# <font color=blue>   Hubway: Bike Sharing Service </font>
In this project, we will conduct data analysis on a dataset from the bike-sharing service Hubway, which includes data on over 1.5 million trips made with the service.This project was first done by James Coe on  Dataquest blogs. Here the project is done again for practice.


![Hubway.jpg](attachment:Hubway.jpg)

# Analysis on 'Trips' Table

Let's start by taking a look at our database. The database has two tables, **trips** and **stations**. To begin with, we'll just look at the **trips** table.
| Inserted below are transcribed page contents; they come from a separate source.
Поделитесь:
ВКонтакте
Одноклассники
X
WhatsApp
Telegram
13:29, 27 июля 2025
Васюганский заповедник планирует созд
It contains the following columns:

- id — A unique integer that serves as a reference for each trip
- duration — The duration of the trip, measured in seconds
- start_date — The date and time the trip began
- start_station — An integer that corresponds to the id column in the stations table for the station the trip started at
- end_date — The date and time the trip ended
- end_station — The 'id' of the station the trip ended at
- bike_number — Hubway's unique identifier for the bike used on the trip
- sub_type — The subscription type of the user. "Registered" for users with a membership, "Casual" for users without a membership
- zip_code — The zip code of the user (only available for registered members)
- birth_date — The birth year of the user (only available for registered members)
- gender — The gender of the user (only available for registered members)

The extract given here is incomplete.